In the early days of the first world war, a few extremely devout, not-that-organized Irish Nationalists wanted English Rule out of Ireland. From what they heard in the streets, most Irish people agreed, not as zealously as the Nationalists but enough to keep them encouraged. These lovers of Ireland agreed that the time was ripe for revolution although they couldn’t agree on much else since all of them had their own political ideas and every man thought he was in charge (with the exception of Constance Markievicz, all the rebels seem to be men). At any rate, two or three small groups of men conspired to start a rebellion in different parts of Ireland – a rising, if you will – on Easter morning and they thought the people would join them and throw out the British government. Well, they failed. Of all the “risings” that were supposed to occur, only the one in Dublin gained ground, where 1,250 Irish insurgents battled 16,000 British soldiers and another thousand Dublin police for five days before they fell. None of the local citizenry joined the cause and the only government office the insurgents took over (the post office) was surrendered five days after they grabbed it. The Easter rising sank like the Titanic.
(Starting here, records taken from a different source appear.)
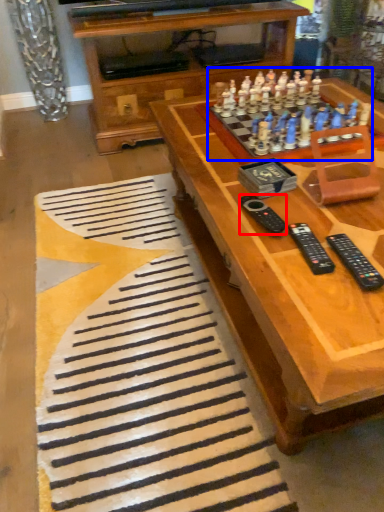 Question: Which point is further to the camera, remote (highlighted by a red box) or game (highlighted by a blue box)?

Choices:
 (A) remote
 (B) game

Answer: (B) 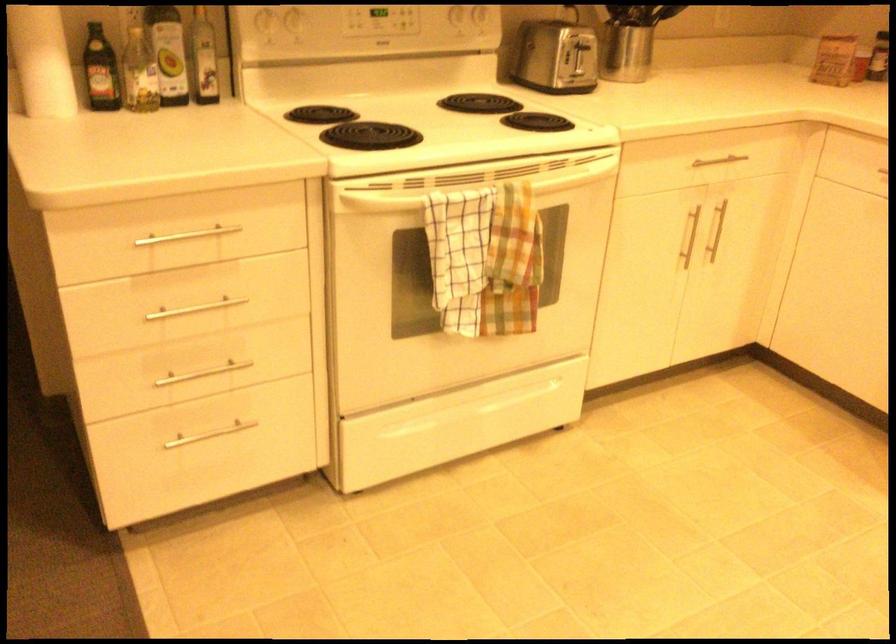 Find where to lift the silver utensil holder. Please return your answer as a coordinate pair (x, y).

(631, 40)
But here’s where the tables turn. A British General named Maxwell was ordered to clean up Dublin and he entered Ireland as military governor on the 28th, the day before the Post Office was surrendered. Now, his assignment was a sizable task but public sentiment was, for once, with the British, so Maxwell had a chance to build a peace. Instead, he snatched defeat from the jaws of victory, first by arresting about 1,500 innocent civilians along with the 1,800 surviving rebels. Within the week, the accused were being tried by court-martial (though none of them were soldiers) without access to counsel, a jury or judicial review, although those were required by law. Maxwell confirmed the death sentences and started executing rebels before he’d been there a week. The first three went to the firing squad the day after their “trials”. The Irish civilians that were not in the jail thought this was moving too fast. Arrest the rebels, of course, and make sure that justice is done but if someone’s charged for treason as an English citizen, aren’t they entitled to an Englishman’s rights? People didn’t like the rush to judgement and now the stories of some British abuses were coming to light. (Of all the individuals in the book, my favorite is Francis Sheehy-Skeffington, a pacifist and campaigner for equal rights who irritated everyone sooner or later. He was odd individual as well as brave, caring man and what happened to him during the Rising is a never-ending shame.) Even England became concerned about the haste but they got the news too late. Fourteen rebels are executed by firing squad before the 12th of May. The last of these, already dying from his wounds, was carried on a stretcher to the front of a firing squad and tied to a chair because he could not stand. This was more than Irish citizens could bear. The failed Easter rebellion became the prelude to the Ireland’s War for Independence.
So, enjoy St. Patrick’s Day and smile at all the people wearing green but remember a bit about Irish history. It’s the history of people everywhere. There are good times and bad times and some heartbreaking times but there are dreams and people that never quit trying. Whoever they are, wherever they come from and no matter how long it takes, there will always be someone who cares for justice and someone willing to die to be free. When they fall, someone will remember the dead and someone else will pick up their flag. And in the end, if the cause is just, the dream will never die. And that thought could heal a broken heart.